Before I discuss sprinters and long-distance runners, it is necessary to note that there are longer sprint events and shorter to mid-distance events where there is heavy overlap in training. Longer sprint events include the 400m, while middle-distance events include the 800 m, 1500 m, mile-long, and possibly the 3000m dashes. Typically, anything under 400 m is considered a true “sprint” event, and anything over 3000 m is a true “distance” event… though, I often find the 5,000 m to feel more like a sprint!

As I am not a sprinter (maybe in my next life I’ll be fortunate enough to have some foot speed!), I recruited a practicing sprinter to help me understand that there is more to sprinting than flying down the track for 100 m, practicing blocks starts, and lifting crazy heavy weights. Yes, those activities comprise a large part of their training, but there are also phases that involve running some basic mileage (20-30 minute runs), stadium stairs, hill repeats, and longer intervals up to 600 m.

As a marathon runner, I am often asked for some tips on running faster. Often times, the advice is sought out with the added comment, “I have already been upping my mileage.” My response… add in some speed work! As a distance runner, I still hit up the track for some speedier sessions (keeping in mind that “speed” is a relative term depending on your distance discipline), run hills, and perform plyometric and strength sessions at the gym.

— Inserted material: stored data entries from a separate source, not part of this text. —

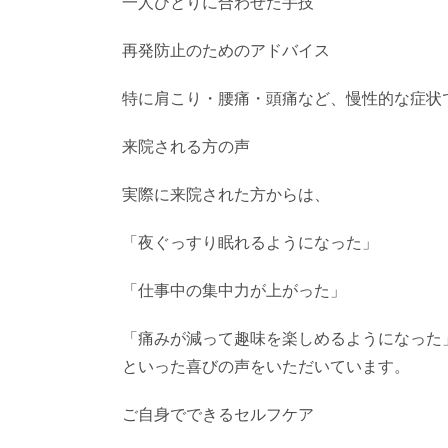
一人ひとりに合わせた手技
再発防止のためのアドバイス
特に肩こり・腰痛・頭痛など、慢性的な症状
来院される方の声
実際に来院された方からは、
「夜ぐっすり眠れるようになった」
「仕事中の集中力が上がった」
「痛みが減って趣味を楽しめるようになった
といった喜びの声をいただいています。
ご自身でできるセルフケア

Have you noticed the overlap between the two types of running? In my training, a perfect example of overlap would be the Brazilian workouts my coach has me perform. The workout starts with a core exercise (abs, pushups, super-mans, lunges), followed by a “sprint” of 100 m and a running/form drill at the opposite end. I do this routine ten times (e.g. core, sprint, drill, sprint, core etc.), and then I get 90 seconds to jog before I start into some longer intervals (400s, 600-800s, and 200s). All of this is considered one set, and I will repeat the entire thing four to five times. In the end, I have run four kilometers of “sprints” and just under four miles of longer intervals. As my season progresses, the intervals will lengthen, and eventually the entire workout is replaced with more marathon-specific intervals.

At the end of the day, it is important to note that although a sprinter’s “mileage” is typically less than that of a distance runner, and my “speed” sessions are going to be significantly slower than a sprinter’s, there are elements of both worlds that are necessary to keep progressing down the road (or track!) to your ultimate goals.

The Canadian record holder in the Marathon (2:28) and half-marathon (1:10:47), Lanni Marchant has represented Canada at the 2014 Common Wealth Games, the 2013 World Championships, and the Chiba Ekiden Relays (2008, 2010, 2011, 2012, 2013). Her role as a criminal defense attorney in Tennessee, and now Canada’s fastest female marathon, and half-marathon runner, make for an amazing “double life” that she takes great pride in.